Decision Boundary Display blocked - Help needed :)

Ngofgeu · 30 November 2022 11:18

Hello everyone,

I’m stuck when displaying the Decision Boundary figure for this exercise.

Code is very simple :

adult_census = pd.read_csv("https://raw.githubusercontent.com/INRIA/scikit-learn-mooc/main/datasets/adult-census-numeric.csv")

data = adult_census.drop(columns="class")

model = KNeighborsClassifier(n_neighbors=5)

model.fit(data, target)

DecisionBoundaryDisplay.from_estimator(estimator=model, X=data, response_method='predict')

This is the error code I receive, but my data has not AT ALL any NaN value.
I even tried to use a SimpleImputer to replace 0 values by the ‘most-frequent’ value and it still does not work.

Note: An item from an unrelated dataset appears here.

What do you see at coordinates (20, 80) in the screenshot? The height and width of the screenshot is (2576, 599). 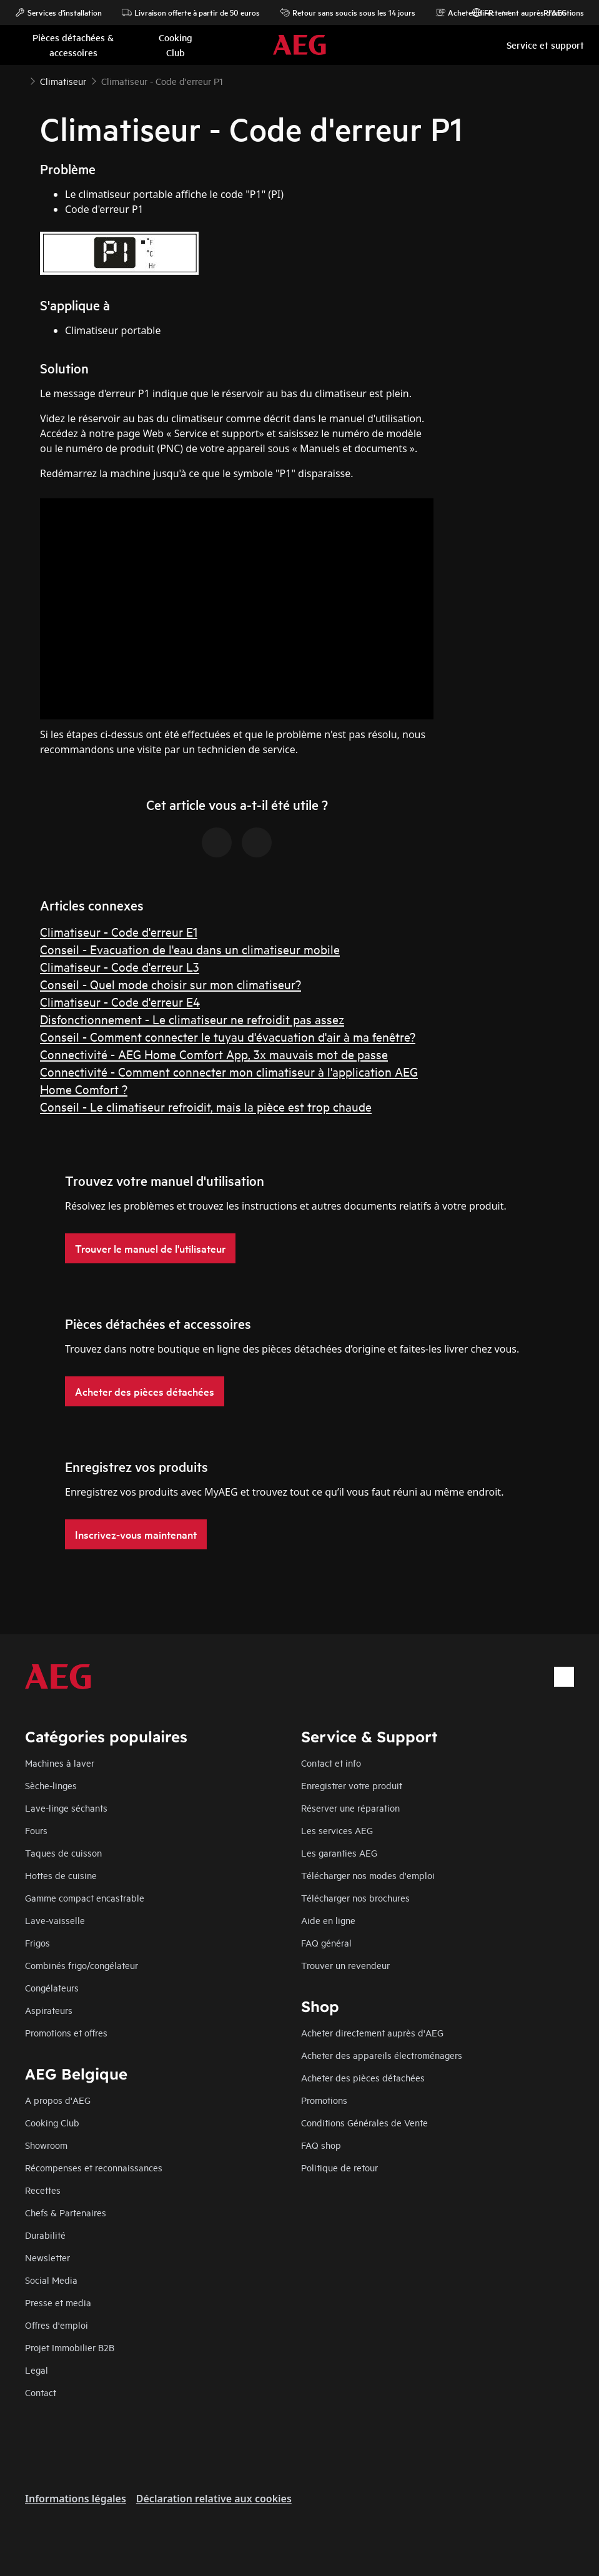 I see `[Show all breadcrumb items]` at bounding box center [20, 80].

Any idea of why it does not work ?

Input X contains NaN.
KNeighborsClassifier does not accept missing values encoded as NaN natively. For supervised learning, you might want to consider sklearn.ensemble.HistGradientBoostingClassifier and Regressor which accept missing values encoded as NaNs natively. Alternatively, it is possible to preprocess the data, for instance by using an imputer transformer in a pipeline or drop samples with missing values. See https://scikit-learn.org/stable/modules/impute.html You can find a list of all estimators that handle NaN values at the following page: https://scikit-learn.org/stable/modules/impute.html#estimators-that-handle-nan-values

However, when using a HistGradBoostClassifier, the Decision Boundary displays well and return this figure.

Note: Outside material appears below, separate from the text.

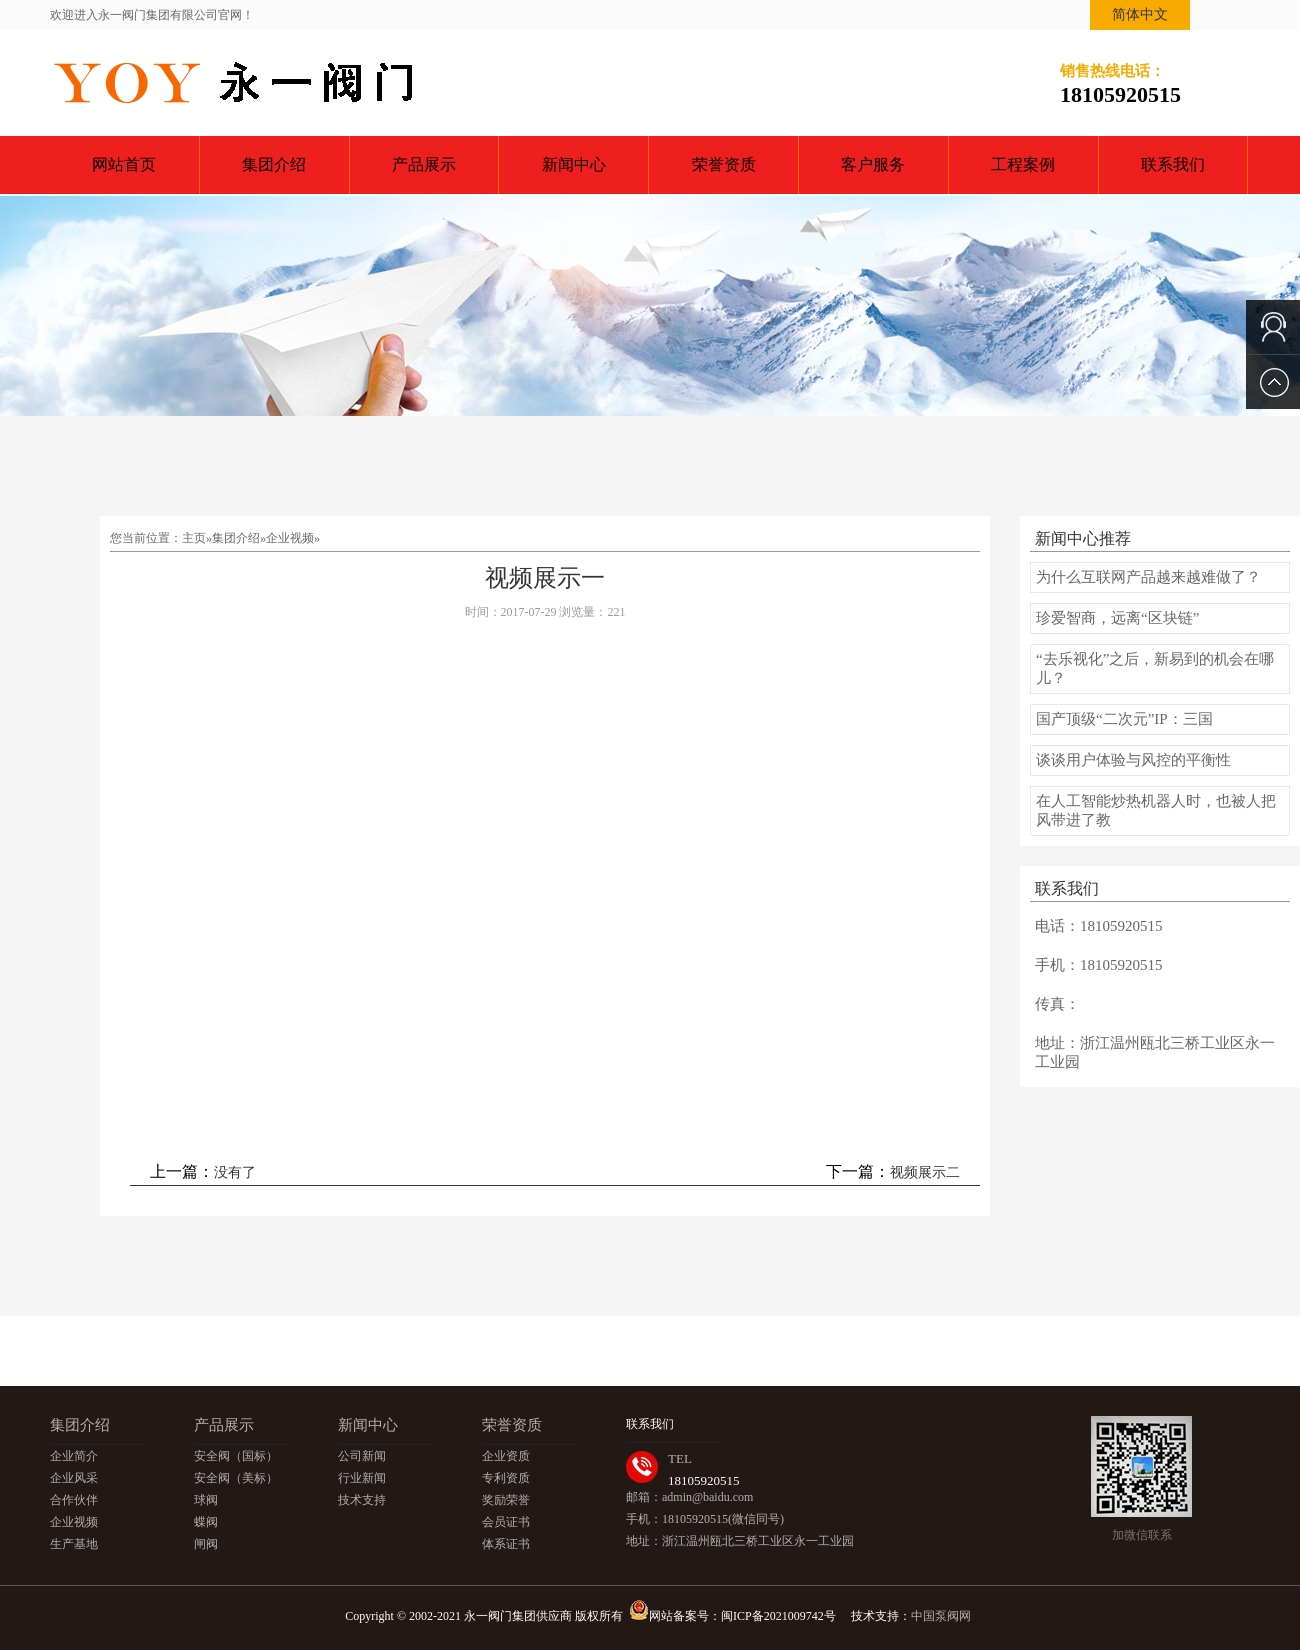 Image resolution: width=1300 pixels, height=1650 pixels. Describe the element at coordinates (74, 1500) in the screenshot. I see `合作伙伴` at that location.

Question : Why does the Decision Boundary displays ‘capital-gain’ & ‘age’ and not ‘capital-loss’ & ‘hours-per-week’

ArturoAmorQ · 30 November 2022 14:17

Hello @Ngofgeu,

Remember that DecisionBoundaryDisplay will make a plot in 2 dimensions and therefore expects the input data X to be of shape (n_samples, 2). In that sense what you can do is train the model on pairs of features, as follows:

import pandas as pd
from sklearn.neighbors import KNeighborsClassifier
from sklearn.inspection import DecisionBoundaryDisplay

adult_census = pd.read_csv("https://raw.githubusercontent.com/INRIA/scikit-learn-mooc/main/datasets/adult-census-numeric.csv")
data = adult_census[["age", "capital-gain"]]
target = adult_census["class"]

model = KNeighborsClassifier(n_neighbors=5)
model.fit(data, target)

DecisionBoundaryDisplay.from_estimator(estimator=model, X=data, response_method='predict')

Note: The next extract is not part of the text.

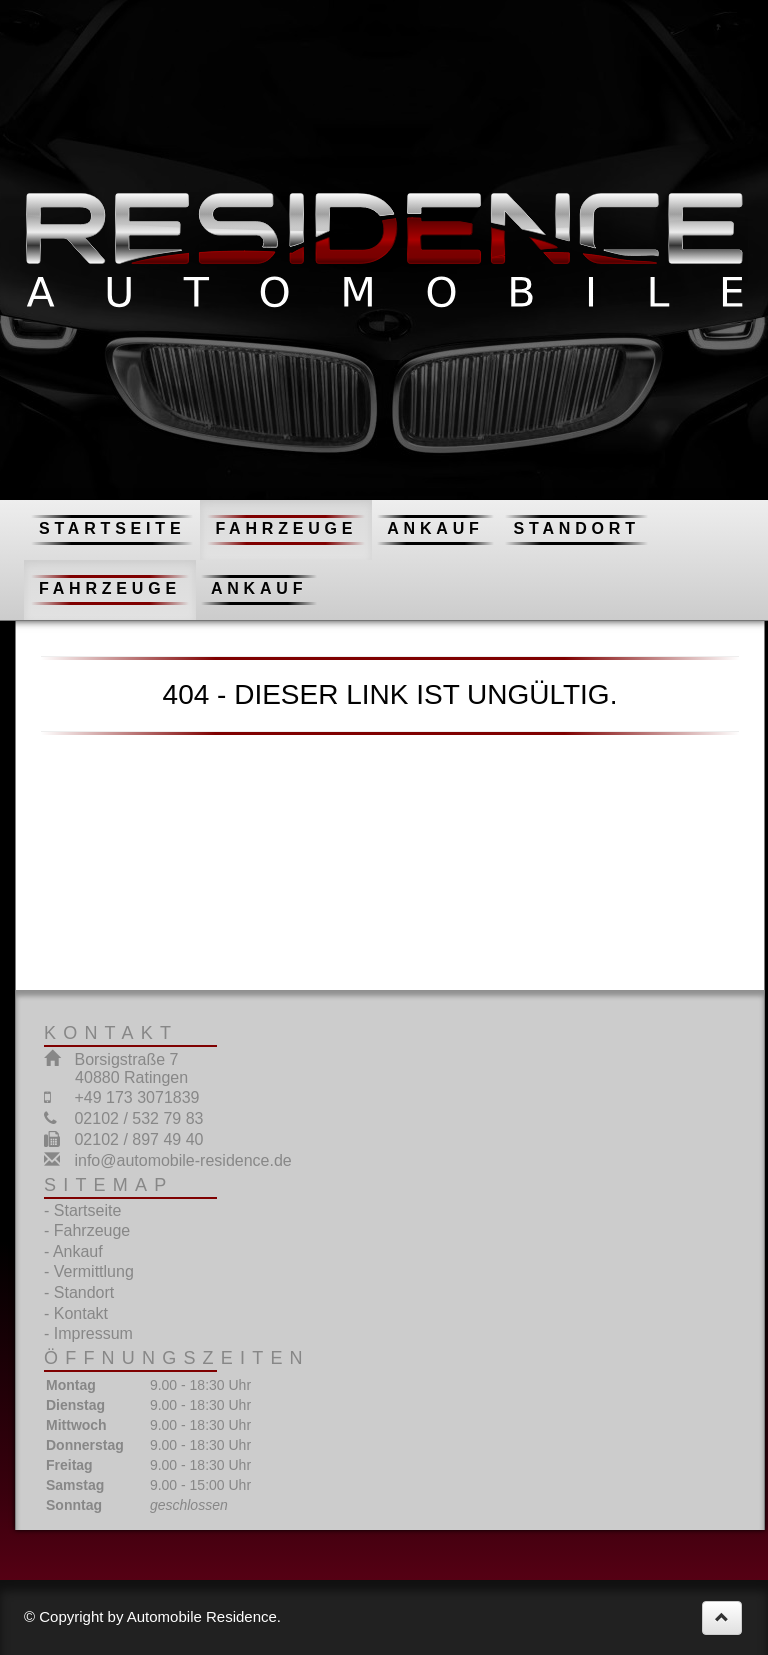 The width and height of the screenshot is (768, 1655). I want to click on Borsigstraße 7 40880 Ratingen, so click(116, 1068).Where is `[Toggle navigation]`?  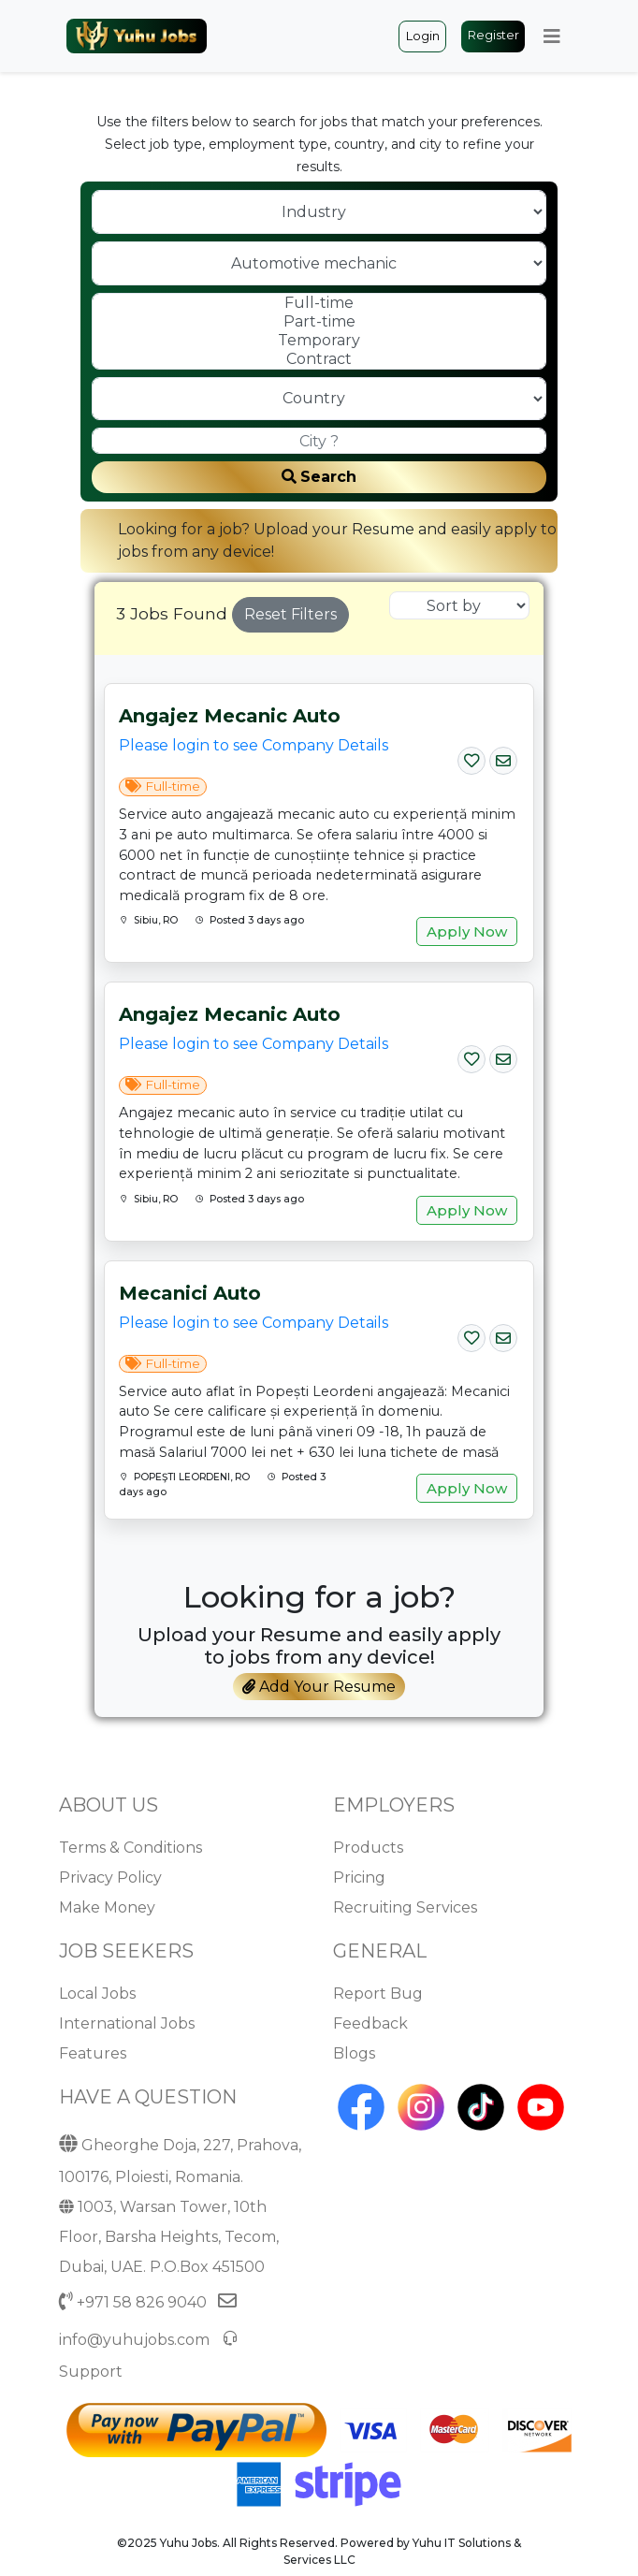 [Toggle navigation] is located at coordinates (552, 36).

Keep in mind that using a subset of the features to train the model may likely result in a boundary decision that does not represent the reality of the full model.

The reason that HistGradBoostClassifier bypasses this constraint is indeed a bug, which seems to be selecting the first two features as plotting variables but with arbitrary values for the other columns.

We will take a look at this issue. Thanks for reporting!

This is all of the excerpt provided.